§ **Required action**: Go through the records below and copy out every line that contains the word "transfer".

**** Excerpted data ****

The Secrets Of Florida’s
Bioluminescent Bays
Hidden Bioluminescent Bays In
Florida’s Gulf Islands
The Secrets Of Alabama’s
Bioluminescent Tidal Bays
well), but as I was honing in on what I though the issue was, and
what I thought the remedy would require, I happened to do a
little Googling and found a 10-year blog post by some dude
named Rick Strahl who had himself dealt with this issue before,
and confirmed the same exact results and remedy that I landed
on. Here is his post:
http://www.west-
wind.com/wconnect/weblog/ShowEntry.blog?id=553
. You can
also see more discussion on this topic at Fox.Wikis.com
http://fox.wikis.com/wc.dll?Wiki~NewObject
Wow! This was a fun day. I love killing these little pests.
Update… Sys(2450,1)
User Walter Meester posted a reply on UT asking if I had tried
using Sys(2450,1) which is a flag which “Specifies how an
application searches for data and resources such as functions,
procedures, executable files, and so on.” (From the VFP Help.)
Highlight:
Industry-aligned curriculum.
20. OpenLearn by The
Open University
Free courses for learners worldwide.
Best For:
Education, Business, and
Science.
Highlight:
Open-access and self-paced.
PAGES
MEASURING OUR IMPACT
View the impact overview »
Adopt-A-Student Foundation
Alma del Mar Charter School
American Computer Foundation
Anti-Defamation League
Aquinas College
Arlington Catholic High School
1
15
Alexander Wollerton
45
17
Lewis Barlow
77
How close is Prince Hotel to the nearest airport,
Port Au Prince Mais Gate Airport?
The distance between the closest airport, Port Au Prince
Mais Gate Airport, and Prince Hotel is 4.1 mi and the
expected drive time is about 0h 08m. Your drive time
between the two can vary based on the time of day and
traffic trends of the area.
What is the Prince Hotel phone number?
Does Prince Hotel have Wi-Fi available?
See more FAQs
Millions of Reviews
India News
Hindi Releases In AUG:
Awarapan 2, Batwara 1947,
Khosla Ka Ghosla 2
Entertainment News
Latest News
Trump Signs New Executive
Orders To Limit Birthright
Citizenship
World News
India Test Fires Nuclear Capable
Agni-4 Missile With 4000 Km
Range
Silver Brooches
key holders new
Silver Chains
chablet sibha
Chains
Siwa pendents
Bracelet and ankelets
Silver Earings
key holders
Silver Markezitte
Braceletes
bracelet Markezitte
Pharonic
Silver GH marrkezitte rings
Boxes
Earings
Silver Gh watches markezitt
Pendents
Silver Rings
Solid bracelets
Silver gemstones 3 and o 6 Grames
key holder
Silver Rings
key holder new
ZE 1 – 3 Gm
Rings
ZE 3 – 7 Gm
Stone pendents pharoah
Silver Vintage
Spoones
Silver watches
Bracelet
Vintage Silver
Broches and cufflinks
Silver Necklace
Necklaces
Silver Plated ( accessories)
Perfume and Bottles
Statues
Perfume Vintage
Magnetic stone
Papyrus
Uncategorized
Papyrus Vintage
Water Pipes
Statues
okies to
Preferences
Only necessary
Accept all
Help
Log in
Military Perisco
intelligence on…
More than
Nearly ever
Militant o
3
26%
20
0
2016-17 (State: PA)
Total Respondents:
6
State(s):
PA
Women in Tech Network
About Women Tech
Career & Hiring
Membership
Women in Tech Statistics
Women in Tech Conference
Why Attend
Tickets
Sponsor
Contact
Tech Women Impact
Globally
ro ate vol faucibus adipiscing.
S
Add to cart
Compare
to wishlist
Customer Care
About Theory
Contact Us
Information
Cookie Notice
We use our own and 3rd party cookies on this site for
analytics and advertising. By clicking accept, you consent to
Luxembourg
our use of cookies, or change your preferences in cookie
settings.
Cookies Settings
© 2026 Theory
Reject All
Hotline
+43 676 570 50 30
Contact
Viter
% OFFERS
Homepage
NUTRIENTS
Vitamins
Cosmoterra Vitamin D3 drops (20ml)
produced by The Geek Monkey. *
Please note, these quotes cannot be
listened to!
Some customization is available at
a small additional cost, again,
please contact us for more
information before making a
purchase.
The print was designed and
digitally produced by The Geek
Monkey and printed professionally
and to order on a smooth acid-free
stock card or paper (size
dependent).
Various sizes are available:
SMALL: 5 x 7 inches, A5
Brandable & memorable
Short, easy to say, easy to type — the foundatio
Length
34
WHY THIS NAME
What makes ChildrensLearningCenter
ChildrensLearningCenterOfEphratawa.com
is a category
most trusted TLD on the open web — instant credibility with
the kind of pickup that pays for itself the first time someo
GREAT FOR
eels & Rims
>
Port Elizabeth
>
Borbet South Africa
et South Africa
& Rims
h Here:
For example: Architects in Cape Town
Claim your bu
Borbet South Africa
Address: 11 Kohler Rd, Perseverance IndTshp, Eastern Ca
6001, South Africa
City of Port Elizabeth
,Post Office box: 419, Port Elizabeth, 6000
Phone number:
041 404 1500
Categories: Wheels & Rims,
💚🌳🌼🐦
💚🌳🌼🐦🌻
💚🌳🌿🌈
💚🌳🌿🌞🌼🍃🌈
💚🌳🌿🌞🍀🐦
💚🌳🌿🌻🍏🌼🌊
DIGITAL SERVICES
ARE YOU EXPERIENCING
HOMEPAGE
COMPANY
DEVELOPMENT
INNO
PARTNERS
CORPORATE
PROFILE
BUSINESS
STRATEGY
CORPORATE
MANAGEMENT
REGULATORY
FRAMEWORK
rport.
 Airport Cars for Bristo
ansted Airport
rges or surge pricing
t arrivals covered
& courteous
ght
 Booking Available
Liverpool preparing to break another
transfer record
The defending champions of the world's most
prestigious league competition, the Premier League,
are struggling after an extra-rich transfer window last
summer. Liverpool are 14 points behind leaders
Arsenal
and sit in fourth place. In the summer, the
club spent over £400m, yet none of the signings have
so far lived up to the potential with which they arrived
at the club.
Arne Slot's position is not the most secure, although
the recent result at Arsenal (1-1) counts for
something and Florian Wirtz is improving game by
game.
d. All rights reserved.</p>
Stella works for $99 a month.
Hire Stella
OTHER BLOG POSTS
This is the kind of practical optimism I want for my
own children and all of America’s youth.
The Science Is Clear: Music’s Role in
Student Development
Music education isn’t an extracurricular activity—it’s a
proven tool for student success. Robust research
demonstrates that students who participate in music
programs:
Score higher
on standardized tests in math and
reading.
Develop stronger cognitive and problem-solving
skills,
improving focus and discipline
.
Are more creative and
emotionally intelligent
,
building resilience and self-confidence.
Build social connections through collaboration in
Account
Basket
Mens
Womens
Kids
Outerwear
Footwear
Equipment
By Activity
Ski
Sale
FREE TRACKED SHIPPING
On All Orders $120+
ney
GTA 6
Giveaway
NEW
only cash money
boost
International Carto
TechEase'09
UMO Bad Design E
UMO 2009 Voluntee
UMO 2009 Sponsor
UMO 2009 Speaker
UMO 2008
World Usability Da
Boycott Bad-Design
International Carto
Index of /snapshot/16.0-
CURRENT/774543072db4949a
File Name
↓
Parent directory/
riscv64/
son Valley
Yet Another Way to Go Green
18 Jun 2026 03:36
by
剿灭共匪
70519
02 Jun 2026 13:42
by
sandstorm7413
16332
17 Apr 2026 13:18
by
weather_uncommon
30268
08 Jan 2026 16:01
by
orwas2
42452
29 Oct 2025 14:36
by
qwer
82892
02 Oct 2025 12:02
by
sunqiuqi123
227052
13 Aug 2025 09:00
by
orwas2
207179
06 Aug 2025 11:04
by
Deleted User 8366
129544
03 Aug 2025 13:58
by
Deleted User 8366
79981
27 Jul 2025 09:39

****

§ **Output of the task**:
transfer record
are struggling after an extra-rich transfer window last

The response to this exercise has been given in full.